Однако владение поместьем отчасти это возмещало. Эндрю мог менять что угодно по своему вкусу. По мнению миссис Сток, Эндрю был обязан купить телевизор в гостиную, но Эндрю телевизор не одобрял и покупать не стал. Зато он приобрел холодильник и микроволновку – не обратив внимания на негодование миссис Сток – и прошелся по всему дому с инспекцией, чтобы выяснить, где нужен ремонт.
– Холодильник и микроволновка! – сетовала миссис Сток своей сестрице Трикси. – Можно подумать, я буду замораживать хорошие продукты только ради удовольствия растапливать их обратно какими-то там лучами?!
Трикси обратила внимание миссис Сток на то, что дома у самой миссис Сток имеются обе эти технические новинки.
– Я трудящаяся женщина, мне простительно! – возразила миссис Сток. – Дело не в этом. Я же тебе говорю, этот человек в облаках витает!
Каково же было ее возмущение, когда она наутро явилась в дом и обнаружила, что Эндрю переставил всю мебель в гостиной – и теперь ему хватало света для игры на пианино, а самое удобное кресло переместилось к камину. У миссис Сток ушло все утро, чтобы со стонами и кряхтением переставить все на прежние места.
Эндрю осматривал крышу и пристройку, и когда он вернулся, миссис Сток уже ушла; он немного повздыхал и передвинул все снова туда, где ему нравилось.
На следующее утро миссис Сток вытаращила глаза, ахнула и бросилась передвигать пианино назад, в раз и навсегда отведенный ему самый темный угол.
– Витает в облаках! – пробормотала она, налегая на пианино и запинаясь о ковер.
– Эти мне профессора! – пропыхтела она, растаскивая кресло, кушетку, стол и торшеры обратно на освященные традицией места.
– Да пропади все пропадом! – добавила она, заметив, что теперь ковер лежит наискосок – из угла в угол.
– Да еще и пыль! – воскликнула она, рывком вернув ковер на место.
На борьбу с пылью ушло все утро.
– Теперь вам придется и на обед, и на ужин есть одну и ту же запеканку из цветной капусты! – сообщила она Эндрю с нажимом, чтобы он сразу понял: это намек.
Эндрю с улыбкой кивнул. Мысли его были заняты тем, что пристройка вот-вот рухнет – едва оттуда выветрятся остатки дедовских чар. И крыша тоже. Сквозь скаты потолка на чердаке было видно затянутые паутиной клочки неба. Эндрю думал, сможет ли он позволить себе все необходимые ремонтные работы и при этом установить центральное отопление, о котором он давно мечтал. Пожалуй, напрасно он потратил так много из оставшихся от деда денег на новый компьютер.
Вечером, когда миссис Сток ушла, он достал из новенького холодильника пиццу, выбросил запеканку из цветной капусты и, пока пицца грелась в микроволновке, передвинул мебель в гостиной на свой вкус.
Назавтра миссис Сток с кислым видом поставила все обратно – туда, куда предписывала традиция.

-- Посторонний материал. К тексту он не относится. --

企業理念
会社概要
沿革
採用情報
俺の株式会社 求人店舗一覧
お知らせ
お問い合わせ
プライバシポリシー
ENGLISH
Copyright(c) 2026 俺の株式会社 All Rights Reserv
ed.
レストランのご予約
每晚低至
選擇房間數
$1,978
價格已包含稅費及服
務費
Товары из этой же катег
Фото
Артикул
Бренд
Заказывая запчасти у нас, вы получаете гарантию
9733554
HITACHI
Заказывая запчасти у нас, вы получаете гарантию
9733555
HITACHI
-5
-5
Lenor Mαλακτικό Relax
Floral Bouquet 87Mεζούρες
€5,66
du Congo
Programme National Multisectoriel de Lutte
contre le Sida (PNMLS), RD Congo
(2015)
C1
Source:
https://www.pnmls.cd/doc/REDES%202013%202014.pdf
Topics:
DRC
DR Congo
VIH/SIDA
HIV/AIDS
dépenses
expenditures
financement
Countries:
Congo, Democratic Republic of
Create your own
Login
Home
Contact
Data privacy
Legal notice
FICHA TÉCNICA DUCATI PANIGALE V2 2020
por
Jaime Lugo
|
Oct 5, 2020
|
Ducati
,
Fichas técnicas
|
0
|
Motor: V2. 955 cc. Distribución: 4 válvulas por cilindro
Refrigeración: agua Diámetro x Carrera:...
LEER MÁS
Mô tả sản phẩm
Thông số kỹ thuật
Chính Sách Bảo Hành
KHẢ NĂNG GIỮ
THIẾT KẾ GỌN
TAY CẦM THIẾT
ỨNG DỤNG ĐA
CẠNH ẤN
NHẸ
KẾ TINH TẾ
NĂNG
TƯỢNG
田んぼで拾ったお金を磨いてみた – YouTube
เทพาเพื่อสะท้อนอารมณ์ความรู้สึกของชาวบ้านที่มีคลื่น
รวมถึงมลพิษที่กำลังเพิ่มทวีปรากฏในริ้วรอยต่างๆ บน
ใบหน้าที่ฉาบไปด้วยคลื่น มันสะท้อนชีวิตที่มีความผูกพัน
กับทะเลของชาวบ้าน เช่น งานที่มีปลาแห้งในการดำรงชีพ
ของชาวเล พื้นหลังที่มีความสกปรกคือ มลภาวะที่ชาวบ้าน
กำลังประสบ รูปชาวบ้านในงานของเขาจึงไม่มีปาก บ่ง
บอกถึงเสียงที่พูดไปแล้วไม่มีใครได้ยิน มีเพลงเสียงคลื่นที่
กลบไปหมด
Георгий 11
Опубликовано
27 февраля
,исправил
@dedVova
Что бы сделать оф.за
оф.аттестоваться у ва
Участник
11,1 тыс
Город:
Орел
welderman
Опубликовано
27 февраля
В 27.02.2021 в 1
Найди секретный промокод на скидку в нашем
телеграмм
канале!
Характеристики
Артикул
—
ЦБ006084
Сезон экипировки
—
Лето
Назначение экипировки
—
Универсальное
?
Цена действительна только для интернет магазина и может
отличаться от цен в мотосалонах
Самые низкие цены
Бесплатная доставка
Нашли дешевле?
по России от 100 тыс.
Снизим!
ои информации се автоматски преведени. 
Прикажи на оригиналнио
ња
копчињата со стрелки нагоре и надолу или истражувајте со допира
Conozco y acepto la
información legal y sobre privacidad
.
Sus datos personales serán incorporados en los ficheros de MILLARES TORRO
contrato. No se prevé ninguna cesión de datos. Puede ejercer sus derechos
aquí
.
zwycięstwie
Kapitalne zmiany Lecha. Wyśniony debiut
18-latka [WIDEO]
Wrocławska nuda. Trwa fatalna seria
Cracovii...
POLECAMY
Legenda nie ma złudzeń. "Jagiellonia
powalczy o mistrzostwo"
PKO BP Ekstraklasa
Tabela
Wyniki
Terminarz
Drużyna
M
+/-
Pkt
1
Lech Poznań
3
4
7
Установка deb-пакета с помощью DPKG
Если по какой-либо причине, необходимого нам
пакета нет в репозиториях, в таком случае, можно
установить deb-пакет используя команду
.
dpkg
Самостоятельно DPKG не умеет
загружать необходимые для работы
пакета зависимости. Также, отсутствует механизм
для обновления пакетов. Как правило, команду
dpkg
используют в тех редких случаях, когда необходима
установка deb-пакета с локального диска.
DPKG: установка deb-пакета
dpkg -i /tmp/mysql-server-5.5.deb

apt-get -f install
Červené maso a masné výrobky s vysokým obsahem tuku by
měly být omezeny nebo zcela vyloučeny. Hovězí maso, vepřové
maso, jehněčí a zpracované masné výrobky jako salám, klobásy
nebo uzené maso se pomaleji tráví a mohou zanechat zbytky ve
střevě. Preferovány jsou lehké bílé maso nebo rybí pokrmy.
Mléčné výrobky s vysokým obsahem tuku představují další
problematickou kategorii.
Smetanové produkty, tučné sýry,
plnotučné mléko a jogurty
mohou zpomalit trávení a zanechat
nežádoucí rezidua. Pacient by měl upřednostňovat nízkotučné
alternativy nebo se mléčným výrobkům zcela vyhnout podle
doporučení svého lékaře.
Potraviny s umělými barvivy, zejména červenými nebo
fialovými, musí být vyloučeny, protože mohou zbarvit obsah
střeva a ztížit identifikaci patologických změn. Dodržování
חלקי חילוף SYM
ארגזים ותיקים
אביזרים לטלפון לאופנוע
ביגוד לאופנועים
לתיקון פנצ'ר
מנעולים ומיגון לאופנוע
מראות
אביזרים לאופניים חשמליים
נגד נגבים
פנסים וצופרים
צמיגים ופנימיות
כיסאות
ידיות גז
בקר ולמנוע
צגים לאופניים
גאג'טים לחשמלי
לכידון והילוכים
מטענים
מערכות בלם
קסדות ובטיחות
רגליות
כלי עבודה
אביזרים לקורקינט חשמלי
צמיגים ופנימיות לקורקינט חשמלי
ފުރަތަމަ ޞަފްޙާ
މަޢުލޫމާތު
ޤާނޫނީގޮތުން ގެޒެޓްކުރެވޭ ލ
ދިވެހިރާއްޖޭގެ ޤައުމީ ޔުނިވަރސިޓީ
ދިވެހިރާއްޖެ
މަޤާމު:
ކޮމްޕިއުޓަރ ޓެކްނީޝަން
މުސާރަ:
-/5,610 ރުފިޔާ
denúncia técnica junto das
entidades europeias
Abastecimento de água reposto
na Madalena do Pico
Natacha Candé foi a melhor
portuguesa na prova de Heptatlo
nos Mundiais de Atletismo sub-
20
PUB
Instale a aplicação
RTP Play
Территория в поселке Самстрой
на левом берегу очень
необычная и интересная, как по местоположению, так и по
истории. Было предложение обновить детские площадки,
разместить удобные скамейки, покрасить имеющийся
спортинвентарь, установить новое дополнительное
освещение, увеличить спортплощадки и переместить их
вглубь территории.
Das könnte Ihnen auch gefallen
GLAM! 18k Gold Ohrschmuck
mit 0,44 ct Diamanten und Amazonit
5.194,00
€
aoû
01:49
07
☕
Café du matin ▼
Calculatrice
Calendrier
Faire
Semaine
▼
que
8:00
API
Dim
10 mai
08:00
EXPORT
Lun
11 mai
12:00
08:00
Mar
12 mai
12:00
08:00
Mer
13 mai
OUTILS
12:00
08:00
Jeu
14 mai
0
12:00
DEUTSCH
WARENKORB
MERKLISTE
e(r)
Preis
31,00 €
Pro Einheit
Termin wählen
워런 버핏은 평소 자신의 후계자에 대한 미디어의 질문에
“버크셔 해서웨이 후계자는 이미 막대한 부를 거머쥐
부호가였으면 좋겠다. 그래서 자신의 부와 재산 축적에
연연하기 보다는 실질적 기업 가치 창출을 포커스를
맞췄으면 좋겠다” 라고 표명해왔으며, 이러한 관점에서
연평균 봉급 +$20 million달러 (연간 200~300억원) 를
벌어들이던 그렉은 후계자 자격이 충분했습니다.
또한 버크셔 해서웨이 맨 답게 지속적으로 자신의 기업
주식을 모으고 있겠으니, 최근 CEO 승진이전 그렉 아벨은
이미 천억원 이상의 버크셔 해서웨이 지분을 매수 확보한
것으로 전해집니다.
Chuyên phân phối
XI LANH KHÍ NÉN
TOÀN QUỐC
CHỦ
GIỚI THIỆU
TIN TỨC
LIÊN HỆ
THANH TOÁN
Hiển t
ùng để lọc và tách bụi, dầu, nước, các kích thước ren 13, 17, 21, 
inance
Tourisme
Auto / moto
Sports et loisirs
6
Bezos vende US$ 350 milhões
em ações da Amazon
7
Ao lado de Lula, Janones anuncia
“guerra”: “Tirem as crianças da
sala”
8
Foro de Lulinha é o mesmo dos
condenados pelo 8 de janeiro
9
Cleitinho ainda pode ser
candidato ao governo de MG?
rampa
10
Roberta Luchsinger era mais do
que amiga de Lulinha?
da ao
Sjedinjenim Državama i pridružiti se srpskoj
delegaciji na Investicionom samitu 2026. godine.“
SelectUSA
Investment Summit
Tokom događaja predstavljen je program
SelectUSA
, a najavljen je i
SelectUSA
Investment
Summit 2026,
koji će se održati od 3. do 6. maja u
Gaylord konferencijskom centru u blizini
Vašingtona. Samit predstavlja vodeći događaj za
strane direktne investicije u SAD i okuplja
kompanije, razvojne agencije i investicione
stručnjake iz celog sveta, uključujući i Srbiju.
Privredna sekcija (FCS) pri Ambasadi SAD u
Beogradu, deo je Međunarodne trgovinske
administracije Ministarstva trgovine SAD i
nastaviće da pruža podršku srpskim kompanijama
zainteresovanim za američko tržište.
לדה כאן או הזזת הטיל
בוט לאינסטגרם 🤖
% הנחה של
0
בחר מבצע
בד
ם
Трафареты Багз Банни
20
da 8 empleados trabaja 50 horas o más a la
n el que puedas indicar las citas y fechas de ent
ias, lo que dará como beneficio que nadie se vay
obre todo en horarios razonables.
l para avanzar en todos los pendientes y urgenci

Эндрю пожал плечами и переставил все снова. Поскольку он при этом применял тот же метод, что и с застрявшей машиной, а миссис Сток была вынуждена пользоваться грубой силой, то Эндрю уповал на то, что вскоре она попросту устанет. А пока ее упрямство предоставляет ему прекрасную возможность отточить свои умения по части практического волшебства. Тем вечером, к примеру, пианино послушно выкатилось на свет, стоило ему поманить его пальцем.
А был еще и мистер Сток.
Тирания мистера Стока выражалась в том, что едва Эндрю садился завтракать, как садовник являлся к задней двери, которая открывалась прямо в кухню.
– Ну, поскольку особых распоряжений на сегодня у вас нет, значит все как обычно, – провозглашал он.
И удалялся, оставив дверь распахнутой на сквозняке.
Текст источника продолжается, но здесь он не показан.